◆ Available data:
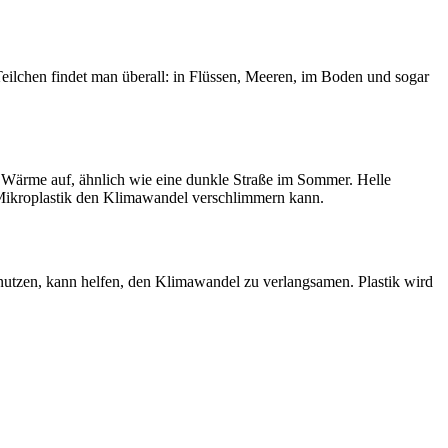
n Teilchen findet man überall: in Flüssen, Meeren, im Boden und sogar
n Wärme auf, ähnlich wie eine dunkle Straße im Sommer. Helle
 Mikroplastik den Klimawandel verschlimmern kann.
nutzen, kann helfen, den Klimawandel zu verlangsamen. Plastik wird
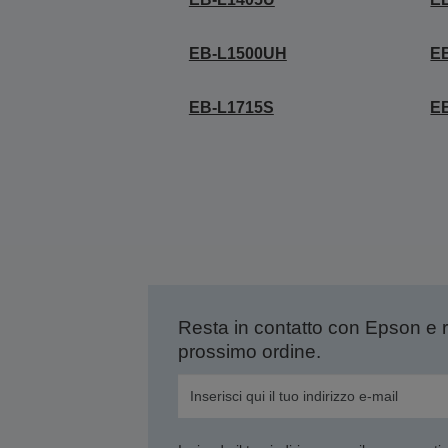
EB-L1500UH
E
EB-L1715S
E
Resta in contatto con Epson e 
prossimo ordine.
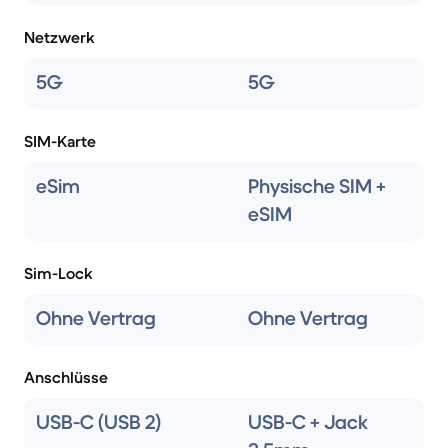
Netzwerk
5G
5G
SIM-Karte
eSim
Physische SIM +
eSIM
Sim-Lock
Ohne Vertrag
Ohne Vertrag
Anschlüsse
USB-C (USB 2)
USB-C + Jack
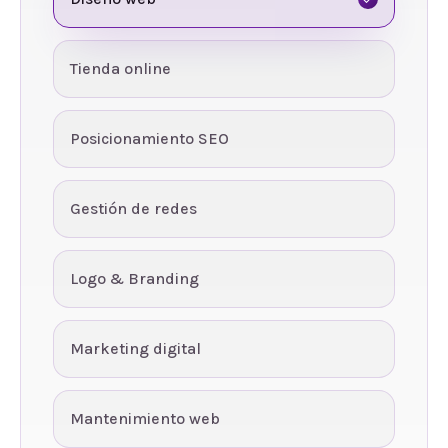
Tienda online
Posicionamiento SEO
Gestión de redes
Logo & Branding
Marketing digital
Mantenimiento web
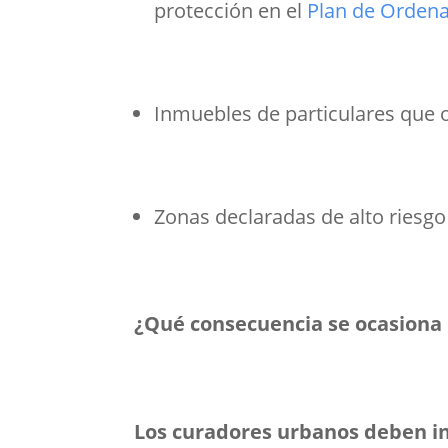
protección en el
Plan de Ordena
Inmuebles de particulares que o
Zonas declaradas de alto riesgo
¿Qué consecuencia se ocasiona 
Los curadores urbanos deben in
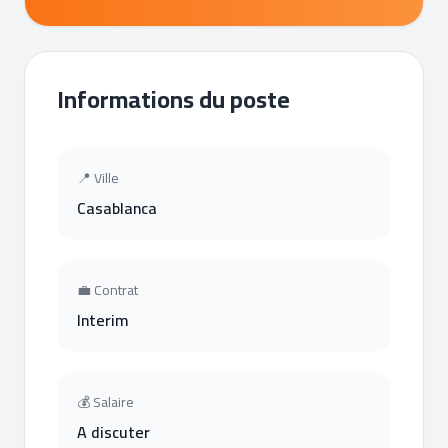
Informations du poste
📍 Ville
Casablanca
💼 Contrat
Interim
💰 Salaire
A discuter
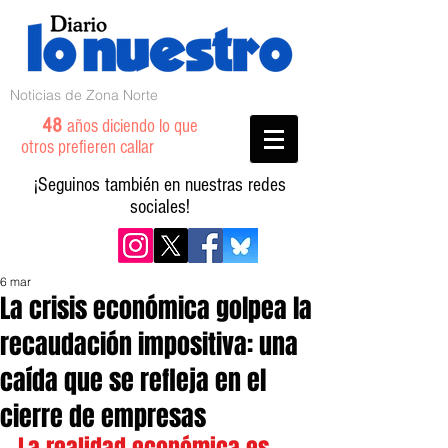
Noticias de Zona Norte
48
años diciendo lo que
otros prefieren callar
¡Seguinos también en nuestras redes
sociales!
6 mar
La crisis económica golpea la
recaudación impositiva: una
caída que se refleja en el
cierre de empresas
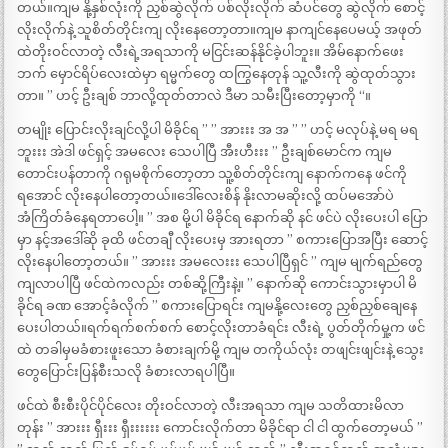
တယ်။ကျမ နို့နှစ်လုံးကို ညှစ်ဆွဲလိုက် ပစ်လိုးလိုက် ဆံပင်တွေ ဆွဲလိုက် စောင့်
လိုးလိုက်နဲ့ သူစိတ်တိုင်းကျ လိုးနေတော့တာ။ကျမ နာကျင်နေပေမယ့် အဖုတ်
ထဲတိုးဝင်လာတဲ့ လီးရဲ့အရသာကို မငြင်းဆန်နိုင်ခဲ့ပါဘူး။ အိမ်နောက်ဖေး
ဘက် မှောင်ရိပ်လေးထဲမှာ ရမ္မက်တွေ ထကြွနေတုန် သူ့လီးကို ဆွဲထုတ်သွား
တာ။ ” ဟင့် ဦးချစ် ဘာလို့ထုတ်တာလဲ ဒီမာ သမီးပြီးတော့မှာကို “။
တမျိုး ပြောင်းလိုးချင်လို့ပါ မိခိုင်ရ ” ” အားးး အ အ ” ” ဟင့် မလုပ်နဲ့ မရ မရ
ဘူးးး အဲဒါ ဖင်ရှင့် အမလေး သေပါပြီ အီးဟီးးး ” ဦးချစ်မောင်က ကျမ
တောင်းပန်တာကို ဂရုမစိုက်တော့တာ သူ့စိတ်တိုင်းကျ နောက်ကနေ ဖင်ကို
ရအောင် လိုးနေပါတော့တယ်။ဒေါ်လေးစိန် နိုးလာမဆိုးလို့ ထပ်မအော်ပဲ
အံကြိတ်ခံနေရတာပေါ့။ ” အစ မို့ပါ မိခိုင်ရ နောက်ဆို နင် ဖင်ပဲ လိုးပေးပါ ပြော
မှာ နင့်အဒေါ်ဆို ခုထိ ဖင်တချီ လိုးပေးမှ အားရတာ ” စကားပြောအပြီး ဆောင့်
လိုးနေပါတော့တယ်။ ” အားးး အမလေးးး သေပါပြီရှင် ” ကျမ မျက်ရည်တွေ
ကျလာပါပြီ ဖင်ထဲကလည်း တစ်ဆို့ကြီးနဲ့။ ” နောက်ဆို ကောင်းသွားမှာပါ မိ
ခိုင်ရ ခဏ အောင့်ခံလိုက် ” စကားပြောရင်း ကျမနို့လေးတွေ ညှစ်ညှစ်ချေနေ
ပေးပါတယ်။ရက်ရက်စက်စက် စောင့်လိုးတာခံရင်း လီးရဲ့ ပွတ်တိုက်မှု့က ဖင်
ထဲ တခါမှမခံစားဖူးသော ခံစားချက်မို့ ကျမ တကိုယ်လုံး တဖျင်းဖျင်းနဲ့ သွေး
တွေပြောင်းပြန်စီးသလို ခံစားလာရပါပြီ။
ဖင်ထဲ စီးစီးပိုင်ပိုင်လေး တိုးဝင်လာတဲ့ လီးအရသာ ကျမ သတိထားမိလာ
တုန်း ” အားးး ရှီးးး ရှီးးးးးး ကောင်းလိုက်တာ မိခိုင်ရာ ငါ ငါ ထွက်တော့မယ် ”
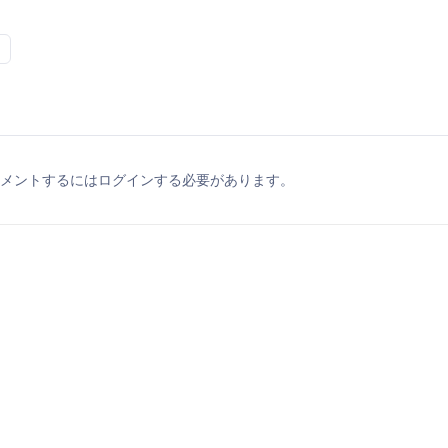
メントするにはログインする必要があります。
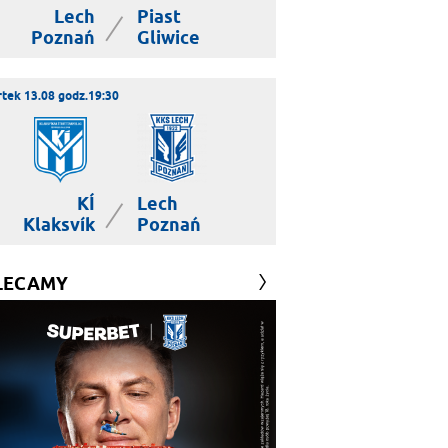
Lech
Piast
|
Poznań
Gliwice
tek 13.08 godz.19:30
KÍ
Lech
|
Klaksvík
Poznań
LECAMY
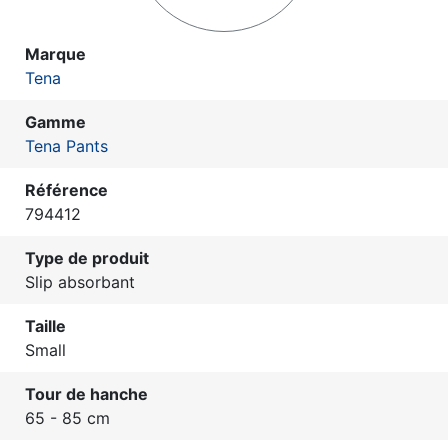
Marque
Tena
Gamme
Tena Pants
Référence
794412
Type de produit
Slip absorbant
Taille
Small
Tour de hanche
65 - 85 cm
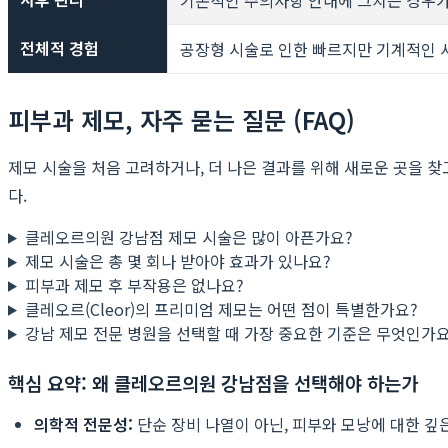
전체적 경험
공장형 시술로 인한 빠르지만 기계적인 
피부과 제모, 자주 묻는 질문 (FAQ)
제모 시술을 처음 고려하거나, 더 나은 결과를 위해 새로운 곳을 
다.
클레오르의원 강남점 제모 시술은 많이 아픈가요?
제모 시술은 총 몇 회나 받아야 효과가 있나요?
피부과 제모 후 부작용은 없나요?
클레오르(Cleor)의 프리미엄 제모는 어떤 점이 특별한가요?
강남 제모 전문 병원을 선택할 때 가장 중요한 기준은 무엇인가요
핵심 요약: 왜 클레오르의원 강남점을 선택해야 하는가
의학적 전문성:
단순 장비 나열이 아닌, 피부와 모낭에 대한 깊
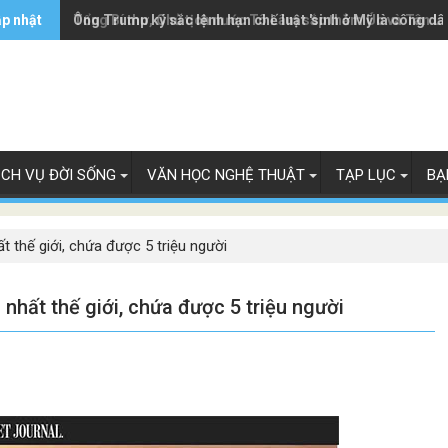
ập nhật
Ông Trump ký sắc lệnh hạn chế luật 'sinh ở Mỹ là công dâ
Tổng Bí thư, Chủ tịch nước Tô Lâm sắp thăm Úc và Tân L
ỊCH VỤ ĐỜI SỐNG
VĂN HỌC NGHỆ THUẬT
TẠP LỤC
BẠ
t thế giới, chứa được 5 triệu người
 nhất thế giới, chứa được 5 triệu người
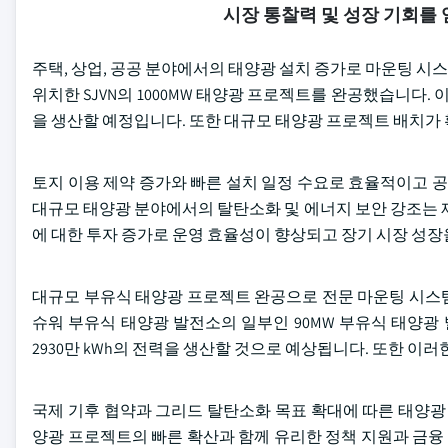
시장 통찰력 및 성장 기회를
주택, 상업, 공공 분야에서의 태양광 설치 증가로 마운팅 시스
위치한 SJVN의 1000MW 태양광 프로젝트를 완공했습니다. 이
을 생산할 예정입니다. 또한 대규모 태양광 프로젝트 배치가
토지 이용 제약 증가와 빠른 설치 일정 수요로 효율적이고 공
대규모 태양광 분야에서의 탈탄소화 및 에너지 보안 강조는 
에 대한 투자 증가로 운영 효율성이 향상되고 장기 시장 성장
대규모 부유식 태양광 프로젝트 완공으로 전문 마운팅 시스템 수요
슈워 부유식 태양광 발전소의 일부인 90MW 부유식 태양광 발전소
2930만 kWh의 전력을 생산할 것으로 예상됩니다. 또한 이
국제 기후 협약과 그리드 탈탄소화 목표 확대에 따른 태양광
양광 프로젝트의 빠른 확산과 함께 유리한 정책 지원과 금융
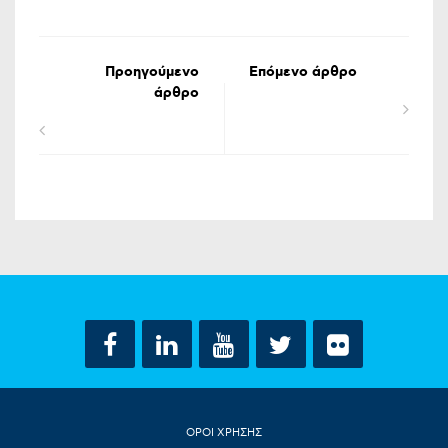
Προηγούμενο
Επόμενο άρθρο
άρθρο
ΟΡΟΙ ΧΡΗΣΗΣ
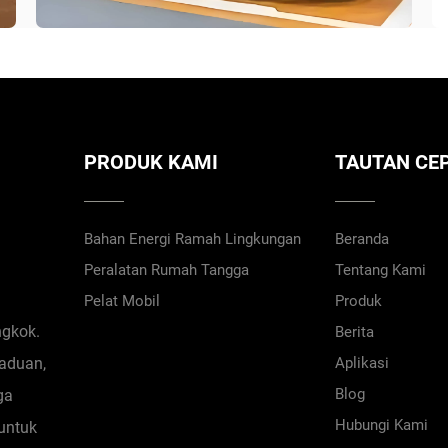
PRODUK KAMI
TAUTAN CE
Bahan Energi Ramah Lingkungan
Beranda
Peralatan Rumah Tangga
Tentang Kami
Pelat Mobil
Produk
ngkok.
Berita
aduan,
Aplikasi
Blog
ga
Hubungi Kami
untuk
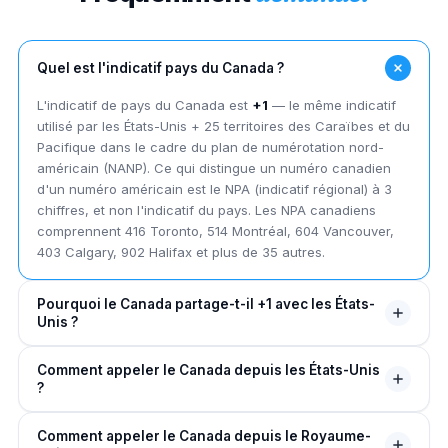
Quel est l'indicatif pays du Canada ?
L'indicatif de pays du Canada est
+1
— le même indicatif
utilisé par les États-Unis + 25 territoires des Caraïbes et du
Pacifique dans le cadre du plan de numérotation nord-
américain (NANP). Ce qui distingue un numéro canadien
d'un numéro américain est le NPA (indicatif régional) à 3
chiffres, et non l'indicatif du pays. Les NPA canadiens
comprennent 416 Toronto, 514 Montréal, 604 Vancouver,
403 Calgary, 902 Halifax et plus de 35 autres.
Pourquoi le Canada partage-t-il +1 avec les États-
Unis ?
Le Canada et les États-Unis ont conçu conjointement le
Comment appeler le Canada depuis les États-Unis
plan de numérotation nord-américain (NANP) en 1947,
?
lorsque AT&T + Bell Labs ont créé le système de
numérotation téléphonique unifié. Le Canada est un
Depuis les États-Unis, vous n'avez pas besoin de
Comment appeler le Canada depuis le Royaume-
membre fondateur du NANP depuis le début. L'indicatif de
composer le 011+1 : composez simplement le numéro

◆ What to do: Reproduce exactly the line containing "membre fondateur du" and every line after it through the end of the records above, and nothing else.

◆ Result below:
membre fondateur du NANP depuis le début. L'indicatif de
composer le 011+1 : composez simplement le numéro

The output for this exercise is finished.